Two things:
1) I published an essay called “Practical Nootropics; Political Brainhacking” on my personal website. I posted it there instead of sending it to you, dear readers, because the post was sponsored and I didn’t realize until after arranging everything that Exolymph would be a more appropriate venue. (My very first sponsored post! Are you proud of me, or shaking your fist because I’m a sellout?)
If you’re interested in applied transhumanism, the essay is up your alley. Don’t worry, it’s not a long ad disguised as a blog post — I thank the sponsor at the top and bottom, that’s all.
2) I was a little bit manic from too much caffeine last night so I wrote a long tweetstorm about the pervasive bad faith that poisons so much of online discourse.
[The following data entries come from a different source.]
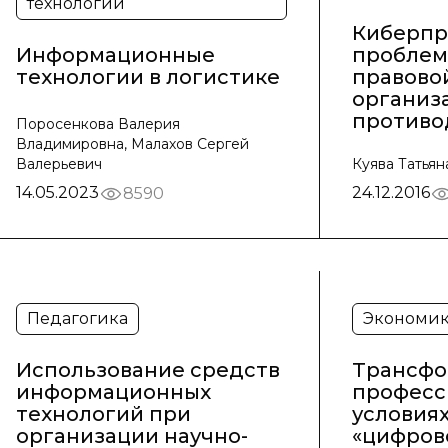
технологии
Киберпр
Информационные
проблем
технологии в логистике
правово
организ
противо
Поросенкова Валерия
Владимировна, Малахов Сергей
Валерьевич
Куява Татья
14.05.2023
24.12.2016
8590
Педагогика
Экономик
Использование средств
Трансф
информационных
професс
технологий при
условиях
организации научно-
«цифров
It ties together the prisoner’s dilemma, hyper-scaleable media distribution (AKA cheap virality), and the incentives of tribalism.
And now, a prose poem about the interminability of sentience. Because why not, I can be angsty and avant-garde too. Tumblr-era Sonya would be so proud.
Glass Cacophony
“The algorithm has been kind, has granted me a strong body and a violent disposition.” — @ctrlcreep
You have been yourself the entire time that you’ve been alive. Layer on layer on layer, like stacked panes of glass. Each scribbled all over with black marker.
The stack becomes murkier as it rises, when viewed from the top. It’s the same stack all the way up and down.
Despite the persistence of yourself, the entire-time-ness of it, you struggle to define your own substance. Observers list the ways of knowing what you are. You must not despise yourself. It is unseemly.
You are bothered by wanting an identity, by wanting to reduce yourself. The nebulousness is an itch. The need for a coherent mind is an itch. Counting breaths is fall asleep is an itch.
Each moment more you-ness accretes. Black marker skids on the glass; fills up the clear space. Pile on a fresh one. The ink dries gummy. It peels instead of smearing.
The very best feeling, you think, is to realize that you’ve driven home on autopilot. You didn’t need to be present. A respite from the consciousness of consciousness of consciousness that fills the mind, that is the mind, that spills into your hands and none of the onlookers can help you hold it.
Still you are yourself and still the complexity assaults you.